Segment Start: Exercise data

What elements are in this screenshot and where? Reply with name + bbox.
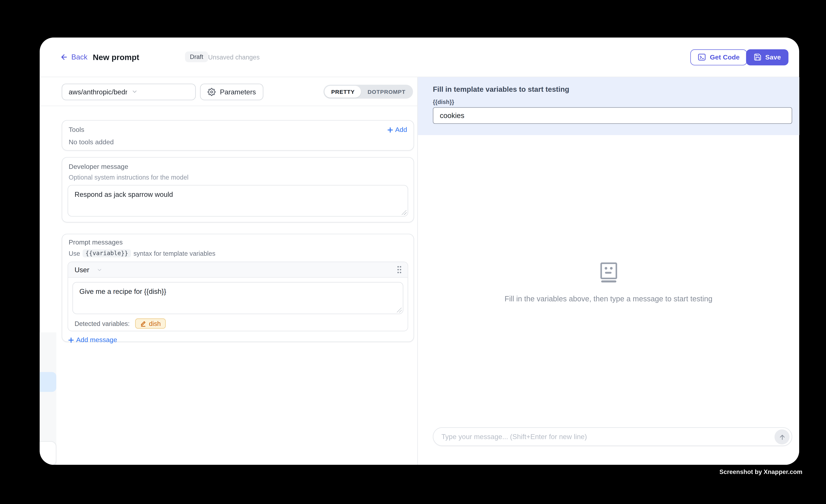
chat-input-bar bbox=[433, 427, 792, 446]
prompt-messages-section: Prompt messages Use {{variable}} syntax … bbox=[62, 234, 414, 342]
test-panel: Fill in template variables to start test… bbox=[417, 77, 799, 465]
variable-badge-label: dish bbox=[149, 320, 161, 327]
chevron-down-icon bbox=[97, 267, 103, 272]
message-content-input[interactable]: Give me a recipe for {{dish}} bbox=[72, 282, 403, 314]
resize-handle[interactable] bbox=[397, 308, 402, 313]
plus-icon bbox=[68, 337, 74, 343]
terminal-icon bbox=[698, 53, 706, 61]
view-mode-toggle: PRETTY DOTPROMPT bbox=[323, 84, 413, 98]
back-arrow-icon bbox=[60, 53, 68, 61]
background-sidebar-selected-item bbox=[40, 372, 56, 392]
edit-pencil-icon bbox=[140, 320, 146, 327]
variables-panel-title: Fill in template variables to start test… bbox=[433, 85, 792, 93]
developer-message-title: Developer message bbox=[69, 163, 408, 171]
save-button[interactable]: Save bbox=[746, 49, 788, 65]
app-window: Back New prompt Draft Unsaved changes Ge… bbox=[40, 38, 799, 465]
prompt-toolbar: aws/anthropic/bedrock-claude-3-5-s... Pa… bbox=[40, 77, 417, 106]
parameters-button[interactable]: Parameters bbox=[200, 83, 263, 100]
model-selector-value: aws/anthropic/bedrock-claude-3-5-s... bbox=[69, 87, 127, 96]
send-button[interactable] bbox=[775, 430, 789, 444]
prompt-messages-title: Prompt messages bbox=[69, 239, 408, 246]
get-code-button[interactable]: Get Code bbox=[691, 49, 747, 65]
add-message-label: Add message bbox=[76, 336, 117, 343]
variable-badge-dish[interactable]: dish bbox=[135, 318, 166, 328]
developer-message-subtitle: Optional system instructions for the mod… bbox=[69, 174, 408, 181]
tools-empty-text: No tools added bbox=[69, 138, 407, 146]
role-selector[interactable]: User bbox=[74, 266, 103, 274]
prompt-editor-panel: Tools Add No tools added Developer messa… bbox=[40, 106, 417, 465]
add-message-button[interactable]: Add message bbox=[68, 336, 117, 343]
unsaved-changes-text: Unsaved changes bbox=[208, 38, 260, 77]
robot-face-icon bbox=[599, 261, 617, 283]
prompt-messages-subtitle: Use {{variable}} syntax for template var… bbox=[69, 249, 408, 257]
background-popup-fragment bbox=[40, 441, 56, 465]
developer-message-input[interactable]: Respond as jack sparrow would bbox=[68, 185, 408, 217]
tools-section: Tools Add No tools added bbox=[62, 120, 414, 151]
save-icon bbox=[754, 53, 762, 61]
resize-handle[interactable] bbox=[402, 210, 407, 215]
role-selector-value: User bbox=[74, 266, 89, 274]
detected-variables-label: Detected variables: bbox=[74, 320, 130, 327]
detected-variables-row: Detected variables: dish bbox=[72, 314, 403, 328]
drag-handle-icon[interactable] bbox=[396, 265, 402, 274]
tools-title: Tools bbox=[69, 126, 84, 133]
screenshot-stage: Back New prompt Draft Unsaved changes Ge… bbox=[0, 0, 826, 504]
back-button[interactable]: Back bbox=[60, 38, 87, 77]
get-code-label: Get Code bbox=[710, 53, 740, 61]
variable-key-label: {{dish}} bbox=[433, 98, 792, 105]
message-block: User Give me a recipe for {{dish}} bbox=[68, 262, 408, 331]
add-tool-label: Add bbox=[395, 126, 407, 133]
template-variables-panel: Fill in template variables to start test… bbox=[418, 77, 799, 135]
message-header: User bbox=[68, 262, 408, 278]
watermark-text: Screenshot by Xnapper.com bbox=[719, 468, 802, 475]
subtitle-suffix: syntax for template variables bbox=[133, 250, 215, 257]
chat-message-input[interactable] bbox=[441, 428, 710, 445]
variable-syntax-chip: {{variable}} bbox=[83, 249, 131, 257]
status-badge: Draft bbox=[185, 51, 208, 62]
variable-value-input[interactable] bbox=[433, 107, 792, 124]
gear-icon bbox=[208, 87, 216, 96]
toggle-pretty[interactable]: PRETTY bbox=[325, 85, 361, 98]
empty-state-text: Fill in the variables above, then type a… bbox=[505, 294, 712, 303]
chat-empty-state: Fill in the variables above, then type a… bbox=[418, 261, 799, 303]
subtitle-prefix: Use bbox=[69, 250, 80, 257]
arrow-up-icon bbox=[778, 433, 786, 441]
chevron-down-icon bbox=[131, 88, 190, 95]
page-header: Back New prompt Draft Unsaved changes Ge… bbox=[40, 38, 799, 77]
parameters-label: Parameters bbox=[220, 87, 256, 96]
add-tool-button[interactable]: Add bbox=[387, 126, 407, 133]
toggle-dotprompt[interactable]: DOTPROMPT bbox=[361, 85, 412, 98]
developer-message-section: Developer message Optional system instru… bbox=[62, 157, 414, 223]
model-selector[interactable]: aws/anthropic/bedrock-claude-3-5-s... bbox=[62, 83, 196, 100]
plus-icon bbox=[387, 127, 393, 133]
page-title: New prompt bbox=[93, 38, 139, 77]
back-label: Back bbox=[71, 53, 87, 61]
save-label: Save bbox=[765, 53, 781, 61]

Segment End: Exercise data
Segment Start: Exercise data

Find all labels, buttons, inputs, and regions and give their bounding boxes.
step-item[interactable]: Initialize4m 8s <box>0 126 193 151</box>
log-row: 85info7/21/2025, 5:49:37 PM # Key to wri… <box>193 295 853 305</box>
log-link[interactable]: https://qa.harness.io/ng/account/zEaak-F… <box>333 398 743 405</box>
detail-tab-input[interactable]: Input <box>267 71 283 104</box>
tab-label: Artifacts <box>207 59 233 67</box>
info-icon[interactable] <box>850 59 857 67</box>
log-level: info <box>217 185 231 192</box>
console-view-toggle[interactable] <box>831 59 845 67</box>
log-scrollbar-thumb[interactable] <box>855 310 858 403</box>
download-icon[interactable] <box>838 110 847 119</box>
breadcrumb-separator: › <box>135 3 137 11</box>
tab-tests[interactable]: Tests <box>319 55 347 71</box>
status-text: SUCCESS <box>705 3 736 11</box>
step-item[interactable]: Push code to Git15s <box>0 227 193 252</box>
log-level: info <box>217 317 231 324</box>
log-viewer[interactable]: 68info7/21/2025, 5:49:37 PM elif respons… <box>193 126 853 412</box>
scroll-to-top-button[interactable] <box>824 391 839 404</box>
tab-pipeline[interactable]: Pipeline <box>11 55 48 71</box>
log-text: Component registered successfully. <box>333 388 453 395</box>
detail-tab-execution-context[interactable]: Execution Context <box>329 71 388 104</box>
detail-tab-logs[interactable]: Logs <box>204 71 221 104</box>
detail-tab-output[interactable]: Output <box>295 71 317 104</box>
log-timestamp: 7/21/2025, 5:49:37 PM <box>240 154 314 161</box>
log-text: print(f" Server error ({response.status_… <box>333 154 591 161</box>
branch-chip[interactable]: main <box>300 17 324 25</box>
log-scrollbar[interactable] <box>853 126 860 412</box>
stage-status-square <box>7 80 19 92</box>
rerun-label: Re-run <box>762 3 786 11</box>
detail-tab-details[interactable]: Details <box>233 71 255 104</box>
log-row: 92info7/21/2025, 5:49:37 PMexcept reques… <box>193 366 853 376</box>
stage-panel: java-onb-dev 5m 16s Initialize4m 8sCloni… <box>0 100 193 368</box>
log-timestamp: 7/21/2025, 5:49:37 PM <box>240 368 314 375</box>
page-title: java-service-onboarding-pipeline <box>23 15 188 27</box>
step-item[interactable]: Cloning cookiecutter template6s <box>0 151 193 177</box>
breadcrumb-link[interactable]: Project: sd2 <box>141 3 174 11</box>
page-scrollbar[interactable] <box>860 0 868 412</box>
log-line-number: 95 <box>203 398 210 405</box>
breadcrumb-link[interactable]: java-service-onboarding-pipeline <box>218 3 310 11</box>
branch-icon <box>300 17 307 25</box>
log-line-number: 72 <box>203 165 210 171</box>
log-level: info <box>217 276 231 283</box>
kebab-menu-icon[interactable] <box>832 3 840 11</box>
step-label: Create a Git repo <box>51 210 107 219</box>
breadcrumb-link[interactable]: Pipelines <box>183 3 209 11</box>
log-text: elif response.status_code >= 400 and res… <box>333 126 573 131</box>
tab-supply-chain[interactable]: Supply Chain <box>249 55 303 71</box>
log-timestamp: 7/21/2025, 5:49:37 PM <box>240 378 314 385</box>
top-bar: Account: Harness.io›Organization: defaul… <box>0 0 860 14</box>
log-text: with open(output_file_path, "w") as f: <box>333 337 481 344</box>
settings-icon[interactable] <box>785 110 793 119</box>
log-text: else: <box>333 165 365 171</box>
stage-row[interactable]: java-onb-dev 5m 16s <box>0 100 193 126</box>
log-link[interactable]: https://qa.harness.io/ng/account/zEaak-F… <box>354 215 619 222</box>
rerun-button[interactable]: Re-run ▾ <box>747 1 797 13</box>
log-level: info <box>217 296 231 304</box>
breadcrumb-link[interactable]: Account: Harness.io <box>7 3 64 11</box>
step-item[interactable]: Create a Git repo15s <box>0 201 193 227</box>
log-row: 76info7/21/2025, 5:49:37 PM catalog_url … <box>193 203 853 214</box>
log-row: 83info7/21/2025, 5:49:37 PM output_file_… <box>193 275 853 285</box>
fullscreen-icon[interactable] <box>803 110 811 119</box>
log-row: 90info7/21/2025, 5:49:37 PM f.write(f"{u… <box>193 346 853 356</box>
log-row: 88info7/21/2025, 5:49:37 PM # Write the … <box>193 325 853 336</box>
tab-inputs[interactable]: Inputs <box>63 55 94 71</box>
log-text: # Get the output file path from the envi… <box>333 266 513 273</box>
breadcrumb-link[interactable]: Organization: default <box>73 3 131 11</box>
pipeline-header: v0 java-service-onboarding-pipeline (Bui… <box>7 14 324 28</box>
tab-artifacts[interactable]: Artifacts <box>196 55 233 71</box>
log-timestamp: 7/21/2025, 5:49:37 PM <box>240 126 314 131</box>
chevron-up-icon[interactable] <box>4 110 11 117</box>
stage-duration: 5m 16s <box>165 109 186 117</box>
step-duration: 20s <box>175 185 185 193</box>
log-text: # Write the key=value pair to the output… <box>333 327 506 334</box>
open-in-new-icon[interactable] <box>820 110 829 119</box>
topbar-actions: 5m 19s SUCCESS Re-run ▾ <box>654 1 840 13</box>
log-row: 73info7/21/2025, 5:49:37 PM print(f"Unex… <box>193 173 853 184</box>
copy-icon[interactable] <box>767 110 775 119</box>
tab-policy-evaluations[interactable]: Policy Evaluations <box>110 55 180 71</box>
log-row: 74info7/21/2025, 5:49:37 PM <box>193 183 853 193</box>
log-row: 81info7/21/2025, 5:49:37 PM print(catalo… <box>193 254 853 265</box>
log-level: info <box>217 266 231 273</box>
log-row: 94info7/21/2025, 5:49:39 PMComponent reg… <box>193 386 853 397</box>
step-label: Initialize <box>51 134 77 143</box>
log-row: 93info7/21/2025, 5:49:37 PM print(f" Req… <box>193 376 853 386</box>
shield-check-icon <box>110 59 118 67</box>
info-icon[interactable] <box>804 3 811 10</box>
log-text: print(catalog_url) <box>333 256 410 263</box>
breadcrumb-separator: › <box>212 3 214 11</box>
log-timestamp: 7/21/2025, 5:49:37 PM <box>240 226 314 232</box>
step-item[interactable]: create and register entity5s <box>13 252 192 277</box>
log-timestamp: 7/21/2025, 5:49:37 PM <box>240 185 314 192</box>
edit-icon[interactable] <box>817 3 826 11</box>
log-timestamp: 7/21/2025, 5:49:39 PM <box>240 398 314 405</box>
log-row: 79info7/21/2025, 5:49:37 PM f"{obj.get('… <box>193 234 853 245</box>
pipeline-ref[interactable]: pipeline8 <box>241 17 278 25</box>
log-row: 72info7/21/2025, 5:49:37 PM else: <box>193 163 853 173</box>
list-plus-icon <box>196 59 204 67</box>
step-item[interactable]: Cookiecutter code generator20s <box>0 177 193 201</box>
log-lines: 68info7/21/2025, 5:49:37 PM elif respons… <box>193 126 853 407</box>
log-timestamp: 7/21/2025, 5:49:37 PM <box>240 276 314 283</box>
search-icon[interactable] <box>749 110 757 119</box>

Segment End: Exercise data
Segment Start: Exercise data

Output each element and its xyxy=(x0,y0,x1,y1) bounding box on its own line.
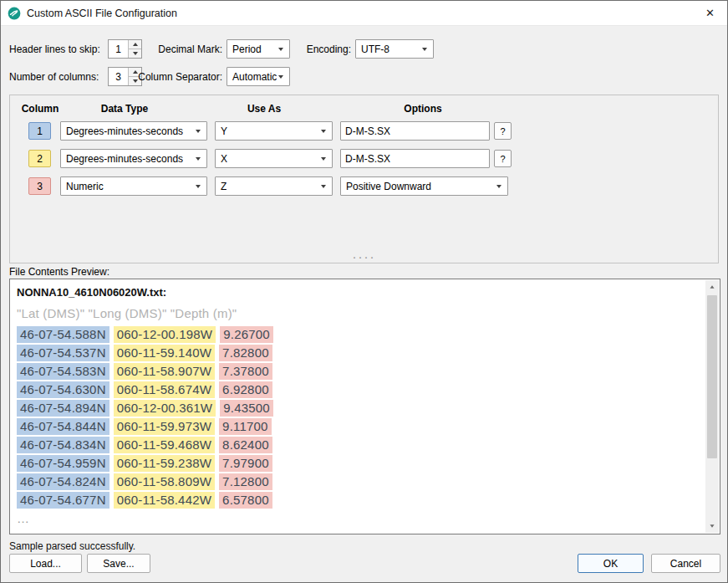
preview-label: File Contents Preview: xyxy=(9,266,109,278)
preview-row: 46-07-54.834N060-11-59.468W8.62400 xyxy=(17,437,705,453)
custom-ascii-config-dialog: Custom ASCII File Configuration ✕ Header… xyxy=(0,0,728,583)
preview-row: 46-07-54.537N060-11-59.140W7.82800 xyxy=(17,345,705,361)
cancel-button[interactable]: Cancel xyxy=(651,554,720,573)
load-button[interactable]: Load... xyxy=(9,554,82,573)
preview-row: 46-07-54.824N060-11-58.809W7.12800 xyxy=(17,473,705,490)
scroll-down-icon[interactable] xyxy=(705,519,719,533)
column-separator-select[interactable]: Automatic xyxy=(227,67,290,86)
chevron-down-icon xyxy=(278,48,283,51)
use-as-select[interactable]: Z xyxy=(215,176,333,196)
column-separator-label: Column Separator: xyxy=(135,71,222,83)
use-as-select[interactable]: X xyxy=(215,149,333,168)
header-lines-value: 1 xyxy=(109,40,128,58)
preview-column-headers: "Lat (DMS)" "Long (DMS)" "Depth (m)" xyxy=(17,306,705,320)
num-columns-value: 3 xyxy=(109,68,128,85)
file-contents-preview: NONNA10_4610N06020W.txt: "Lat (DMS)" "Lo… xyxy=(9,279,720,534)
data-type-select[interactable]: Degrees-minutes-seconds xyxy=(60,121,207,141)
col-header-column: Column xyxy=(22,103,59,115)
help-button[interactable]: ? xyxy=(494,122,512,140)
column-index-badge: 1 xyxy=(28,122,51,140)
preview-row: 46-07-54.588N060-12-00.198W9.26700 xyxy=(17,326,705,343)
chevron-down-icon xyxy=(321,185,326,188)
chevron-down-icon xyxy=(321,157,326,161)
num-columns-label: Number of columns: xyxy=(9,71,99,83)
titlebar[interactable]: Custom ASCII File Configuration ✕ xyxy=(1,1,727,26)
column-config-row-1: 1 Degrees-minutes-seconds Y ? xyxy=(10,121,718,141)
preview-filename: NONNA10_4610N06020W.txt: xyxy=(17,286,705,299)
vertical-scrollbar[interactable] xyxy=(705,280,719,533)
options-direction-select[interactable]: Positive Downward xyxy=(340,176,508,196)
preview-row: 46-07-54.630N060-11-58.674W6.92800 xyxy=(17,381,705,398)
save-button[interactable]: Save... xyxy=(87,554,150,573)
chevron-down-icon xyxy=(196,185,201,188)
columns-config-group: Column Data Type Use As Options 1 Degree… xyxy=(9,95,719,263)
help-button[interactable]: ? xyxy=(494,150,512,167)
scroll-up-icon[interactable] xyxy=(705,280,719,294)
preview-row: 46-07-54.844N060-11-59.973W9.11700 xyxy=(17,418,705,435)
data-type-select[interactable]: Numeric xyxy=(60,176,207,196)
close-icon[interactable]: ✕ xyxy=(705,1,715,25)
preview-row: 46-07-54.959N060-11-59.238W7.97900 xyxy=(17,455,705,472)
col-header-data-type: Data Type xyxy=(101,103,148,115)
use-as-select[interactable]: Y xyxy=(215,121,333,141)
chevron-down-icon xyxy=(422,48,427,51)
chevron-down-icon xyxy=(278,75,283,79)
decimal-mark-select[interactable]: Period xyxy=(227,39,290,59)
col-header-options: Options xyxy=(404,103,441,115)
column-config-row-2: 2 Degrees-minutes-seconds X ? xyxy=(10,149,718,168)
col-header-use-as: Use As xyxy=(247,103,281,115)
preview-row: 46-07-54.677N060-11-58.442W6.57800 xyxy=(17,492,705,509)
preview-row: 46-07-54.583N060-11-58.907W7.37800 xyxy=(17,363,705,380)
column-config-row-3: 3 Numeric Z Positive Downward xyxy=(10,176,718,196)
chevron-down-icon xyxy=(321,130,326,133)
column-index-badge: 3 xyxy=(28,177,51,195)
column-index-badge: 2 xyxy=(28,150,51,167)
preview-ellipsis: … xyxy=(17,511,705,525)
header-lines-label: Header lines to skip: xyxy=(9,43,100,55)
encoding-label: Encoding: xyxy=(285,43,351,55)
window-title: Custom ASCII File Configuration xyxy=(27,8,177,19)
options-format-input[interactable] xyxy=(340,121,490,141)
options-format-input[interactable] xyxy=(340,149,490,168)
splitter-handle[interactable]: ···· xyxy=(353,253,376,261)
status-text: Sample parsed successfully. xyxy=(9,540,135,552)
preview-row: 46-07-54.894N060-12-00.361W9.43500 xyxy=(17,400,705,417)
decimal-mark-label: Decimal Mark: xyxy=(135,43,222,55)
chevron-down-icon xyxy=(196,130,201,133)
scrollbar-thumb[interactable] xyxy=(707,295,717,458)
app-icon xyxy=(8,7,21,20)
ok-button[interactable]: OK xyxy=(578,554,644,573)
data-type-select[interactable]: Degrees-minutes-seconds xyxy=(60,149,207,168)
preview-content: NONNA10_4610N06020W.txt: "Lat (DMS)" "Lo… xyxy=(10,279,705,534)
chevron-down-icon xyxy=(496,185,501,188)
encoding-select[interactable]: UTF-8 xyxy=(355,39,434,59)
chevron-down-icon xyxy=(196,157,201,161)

Segment End: Exercise data

Work required: All lines with the word "Unsaved" must be located in the data and copied.

Answer to this problem:
app-window: Back New prompt Draft Unsaved changes Ge… bbox=[40, 38, 799, 465]
unsaved-changes-text: Unsaved changes bbox=[208, 38, 260, 77]
screenshot-stage: Back New prompt Draft Unsaved changes Ge… bbox=[0, 0, 826, 504]
page-header: Back New prompt Draft Unsaved changes Ge… bbox=[40, 38, 799, 77]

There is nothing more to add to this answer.